During the holidays, there are often more demands on your time and energy – no matter your family or your faith traditions. There are special events, loved ones to visit, busy stores and roads, weather delays, and more.
With so much going on, it’s easy to feel overwhelmed.
A first step you can take toward a calmer December is to just say no, says Dr. Michelle Dow, a rural family doctor from Meteghan Centre, Nova Scotia. For the past two years, she’s served as a counsellor to other physicians in the Doctors Nova Scotia Professional Support Program.
“It’s better to do a little less, enjoy what you are doing at the time, be present and not be thinking about your next event all the time. Don’t feel guilty about saying no – it’s often quite liberating.”
Instead of spreading yourself too thin, you’re more apt to spread a little more joy. “It frees you up to make meaningful memories with your loved ones,” Dr. Dow adds.
While gatherings with family can be joyful, they can also result in tension for a number of reasons: undefined or changing roles, political differences, old hurts or simply the discomfort of having routines disrupted.

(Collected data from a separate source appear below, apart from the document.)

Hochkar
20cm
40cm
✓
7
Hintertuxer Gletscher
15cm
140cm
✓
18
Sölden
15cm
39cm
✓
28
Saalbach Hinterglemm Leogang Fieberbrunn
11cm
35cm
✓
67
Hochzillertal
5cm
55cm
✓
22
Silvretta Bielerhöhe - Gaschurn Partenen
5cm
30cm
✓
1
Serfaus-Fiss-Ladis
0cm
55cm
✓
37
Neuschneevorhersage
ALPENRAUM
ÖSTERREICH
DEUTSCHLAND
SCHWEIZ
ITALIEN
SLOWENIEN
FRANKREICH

“It’s always good to sit down, have an honest conversation about the real issues that may have surfaced and try to come to an understanding,” says Dr. Dow. “Sometimes, this will bring people together or they may just agree to disagree and then move on.”

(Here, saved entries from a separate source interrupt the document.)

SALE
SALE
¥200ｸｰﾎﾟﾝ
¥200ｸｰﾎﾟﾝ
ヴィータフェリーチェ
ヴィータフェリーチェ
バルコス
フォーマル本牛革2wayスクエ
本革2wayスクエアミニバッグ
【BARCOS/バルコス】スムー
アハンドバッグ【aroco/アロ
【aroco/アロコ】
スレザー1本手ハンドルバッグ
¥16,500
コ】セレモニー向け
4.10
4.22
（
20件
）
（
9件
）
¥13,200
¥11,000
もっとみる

For those caring for children, it’s important to remember the value of self-care, too. It’s easier to handle their upsets when you’ve tended to your own well-being.
Despite the message that this is a joyful season, depression, anxiety and other mental-health challenges don’t take a holiday. Some people may experience seasonal blues.
Many of the ingredients for good mental health still apply during the holidays: exercise, getting outside, good sleep, plenty of water, and using moderation when it comes to food and drink.
Dr. Dow also suggests volunteering. “Even if you are feeling low, helping someone can be very beneficial,” she says. “This could be as simple as clearing an elderly person’s sidewalk, walking someone’s dog or baking cookies for a shelter.”
“Make sure there are non-alcoholic beverages available in the home,” Dr. Dow says. Have water and food ready for your guests – not just alcohol. Remind guests before a gathering not to pressure someone to take an alcoholic drink, and be tolerant and understanding if a friend or family member does not attend a function where alcohol will be served.
By recognizing potential sources of holiday-related stress and acknowledging your own feelings in advance, you can plan healthy ways to handle it. You’ll also be ready to appreciate the moments of kindness, peace and joy that make this season special.